Listed records Block Start

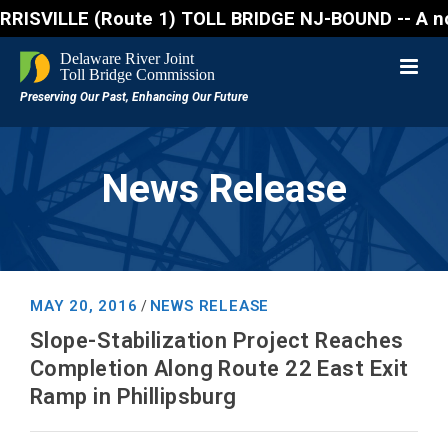
VILLE (Route 1) TOLL BRIDGE NJ-BOUND -- A northboun
News Release
MAY 20, 2016
NEWS RELEASE
/
Slope-Stabilization Project Reaches
Completion Along Route 22 East Exit
Ramp in Phillipsburg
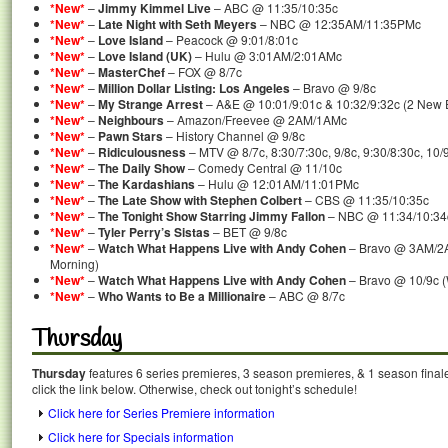
*New*
–
Jimmy Kimmel Live
– ABC @ 11:35/10:35c
*New*
–
Late Night with Seth Meyers
– NBC @ 12:35AM/11:35PMc
*New*
–
Love Island
– Peacock @ 9:01/8:01c
*New*
–
Love Island (UK)
– Hulu @ 3:01AM/2:01AMc
*New*
–
MasterChef
– FOX @ 8/7c
*New*
–
Million Dollar Listing: Los Angeles
– Bravo @ 9/8c
*New*
–
My Strange Arrest
– A&E @ 10:01/9:01c & 10:32/9:32c (2 New 
*New*
–
Neighbours
– Amazon/Freevee @ 2AM/1AMc
*New*
–
Pawn Stars
– History Channel @ 9/8c
*New*
–
Ridiculousness
– MTV @ 8/7c, 8:30/7:30c, 9/8c, 9:30/8:30c, 10/
*New*
–
The Daily Show
– Comedy Central @ 11/10c
*New*
–
The Kardashians
– Hulu @ 12:01AM/11:01PMc
*New*
–
The Late Show with Stephen Colbert
– CBS @ 11:35/10:35c
*New*
–
The Tonight Show Starring Jimmy Fallon
– NBC @ 11:34/10:34
*New*
–
Tyler Perry’s Sistas
– BET @ 9/8c
*New*
–
Watch What Happens Live with Andy Cohen
– Bravo @ 3AM/2
Morning)
*New*
–
Watch What Happens Live with Andy Cohen
– Bravo @ 10/9c 
*New*
–
Who Wants to Be a Millionaire
– ABC @ 8/7c
Thursday
Thursday
features 6 series premieres, 3 season premieres, & 1 season final
click the link below. Otherwise, check out tonight’s schedule!
Click here for Series Premiere information
Click here for Specials information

Listed records Block End

Task directions: Determine how many lines in the records contain "here", and reply with the number only.

Answer for this exercise: 2